3.4. Molecular Docking Studies

The molecular docking studies were conducted using Auto Dock Vina, M.G.L tools 1.5.7, and Discovery Studio 4.5 as a visualizer. The human-acetylcholinesterase enzyme (AChE) (PDB 6O4W) was used as a receptor for the docking studies and donepezil as a reference drug. The validation of the docking accuracy was investigated to ensure a valid docking and to evaluate the effect of the water molecules. The co-crystalized ligand in the acetylcholinesterase enzyme was docked to its corresponding protein (in the presence and in the absence of water molecules) and the RMSD values between the co-crystalized ligand and the docked pose were calculated. The obtained success rates of AutoDock were excellent where the active site of the acetylcholinesterase enzyme has been determined from the binding of a co-crystalized ligand. The energy minimized acetylcholinesterase enzyme, the co-crystalized ligand and the three isolated compounds were finally prepared in the right format using MGL tools 1.5.7 for conducting the docking study by Auto Dock Vina that requires both the receptor and the ligands in pdbqt format [31]. The grid was generated for the protein using MGL tools 1.5.7. Auto Dock Vina achieves an approximate two orders of magnitude speedup compared to the molecular docking software Auto Dock 4, while also significantly improving the accuracy of the binding mode predictions. Further speedup is achieved from parallelism, using multithreading on multi-core machines. Auto Dock Vina uses the Auto Dock score that calculates free binding energies and the iterated local search global optimization algorithm [32,33,34]. The result of docking was visually inspected by Discovery Studio 4.5 visualizer.
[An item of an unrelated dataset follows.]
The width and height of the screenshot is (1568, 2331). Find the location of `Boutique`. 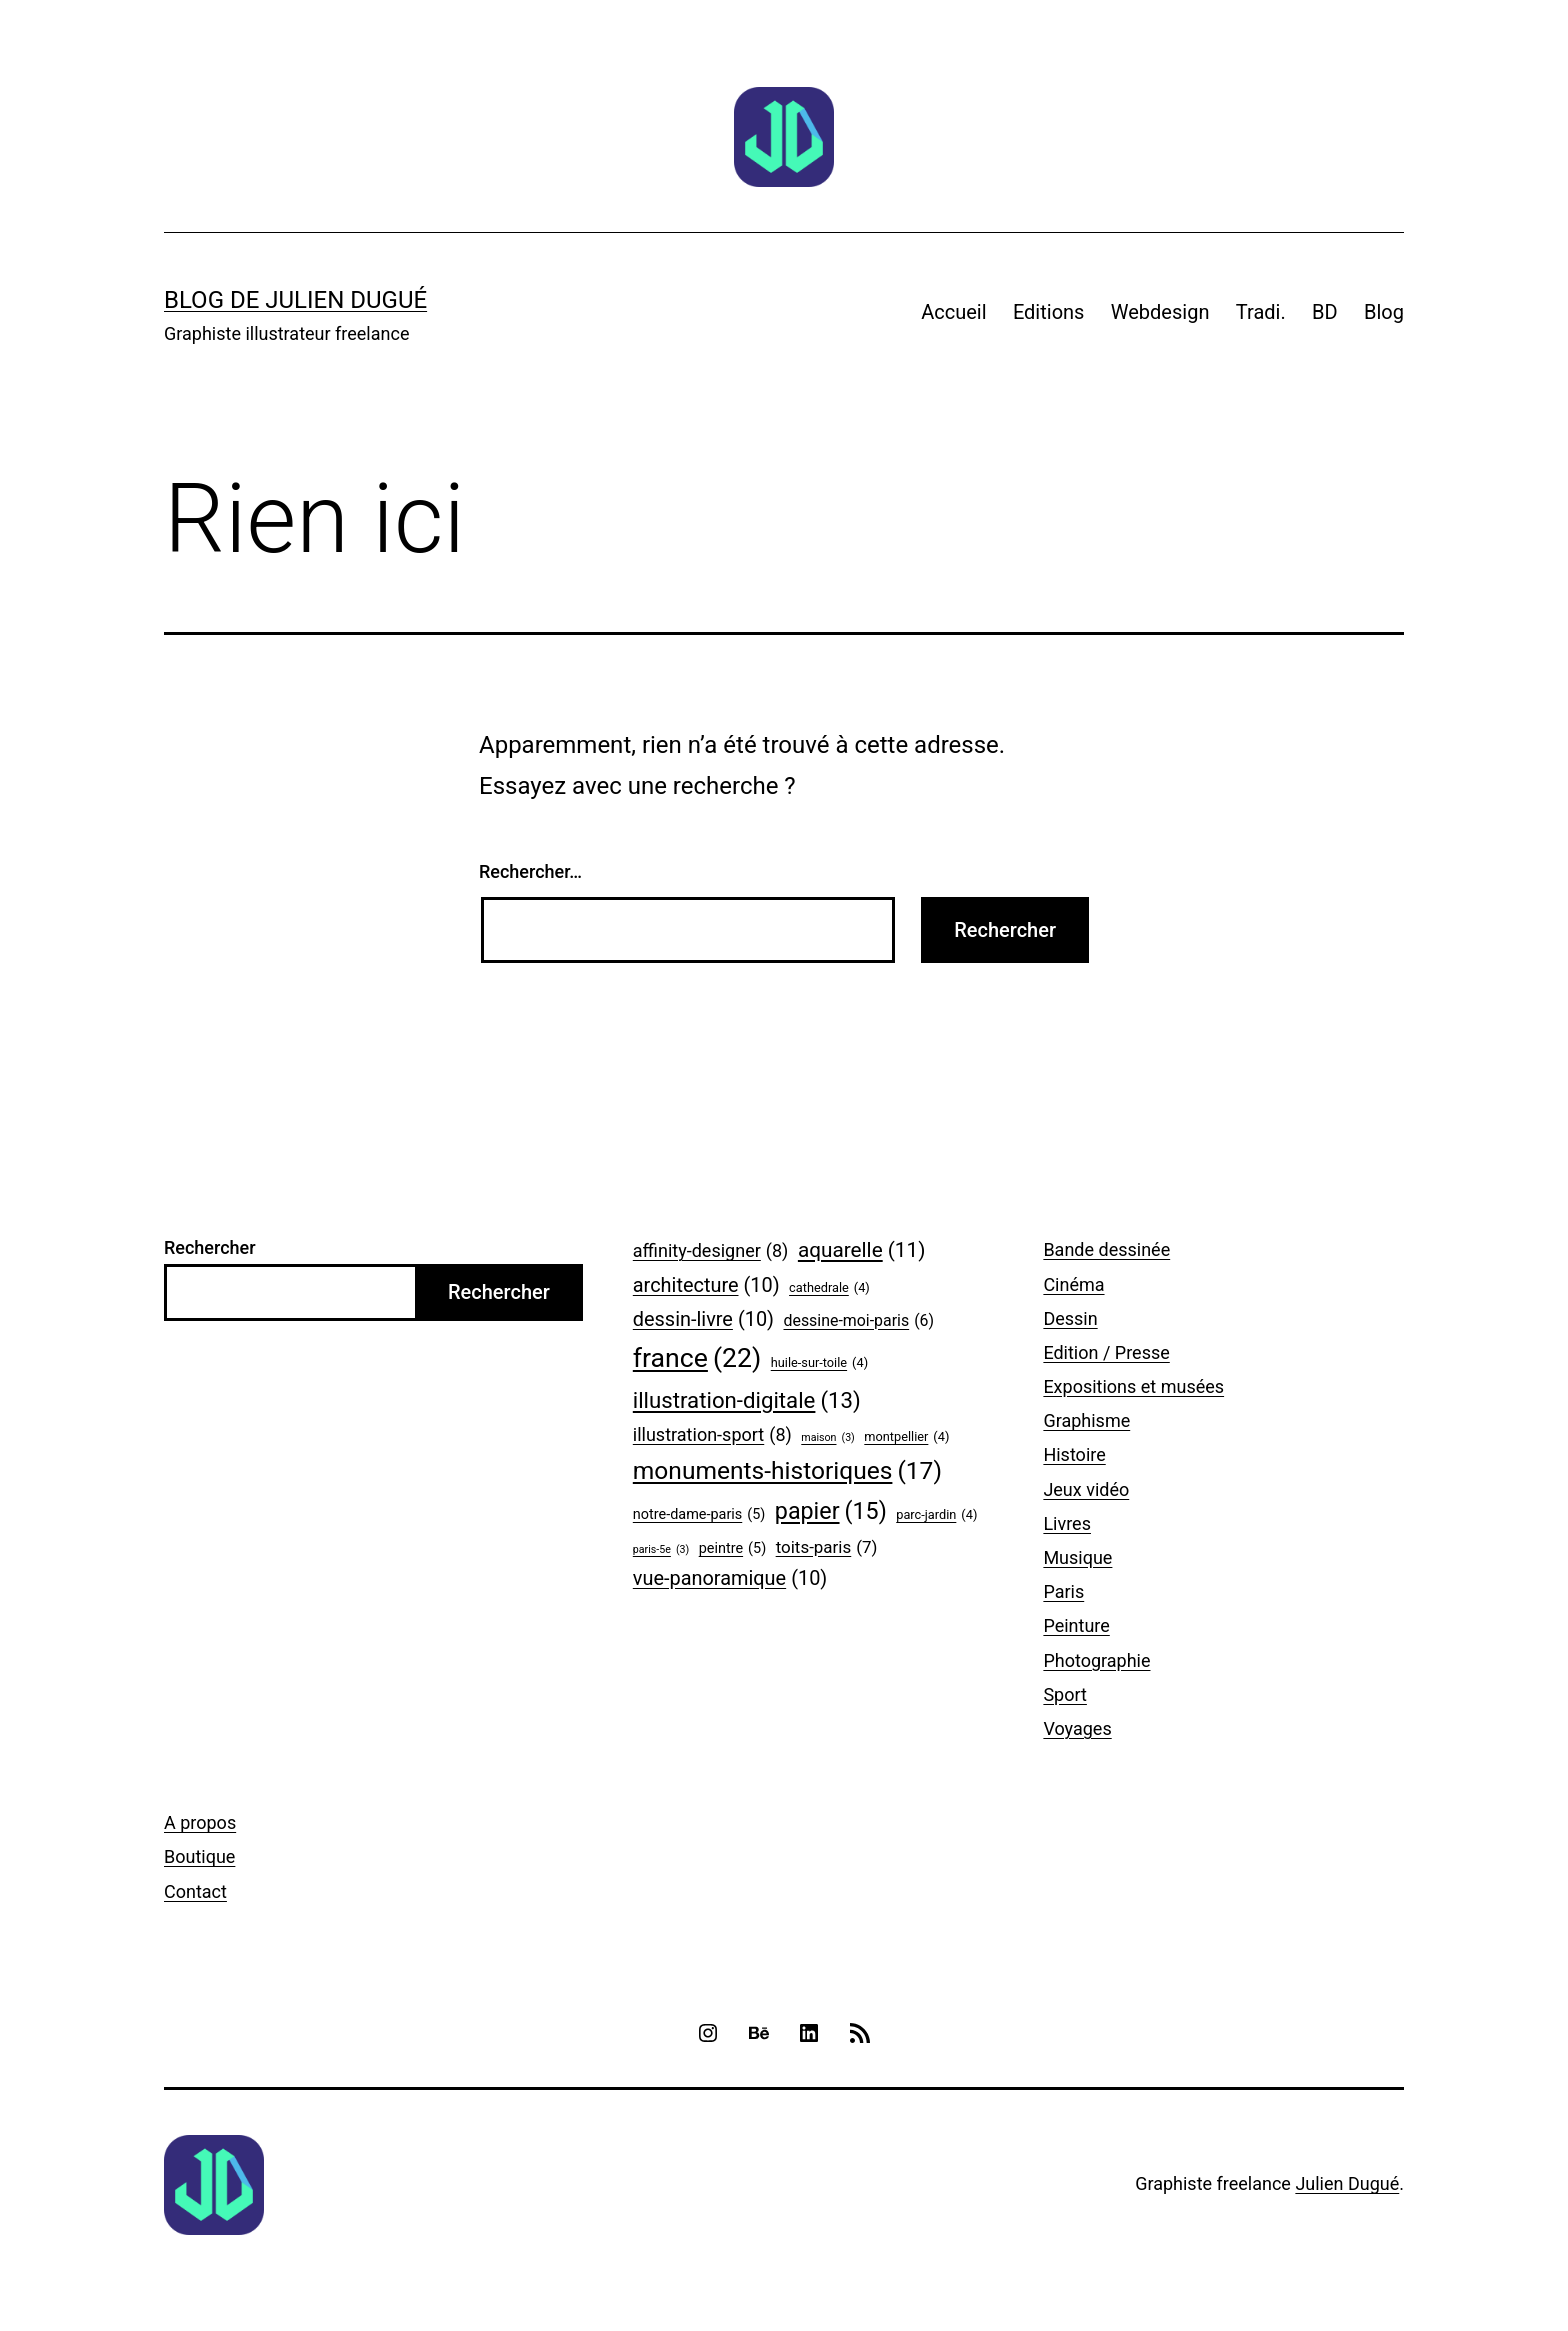 Boutique is located at coordinates (199, 1856).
The evaluation of candidates was based on binding affinity and interaction with receptor.

4. Conclusions

Three pure compounds (1–3) were isolated and identified from the aerial parts of P. barbatus; one of them is a new natural chemical entity (2). Structures of the isolated compounds were characterized on the basis of various spectroscopic analyses. In addition, molecular docking of these isolated compounds was carried out with AChE and all the compounds showed strong binding affinity at the active site of AchE.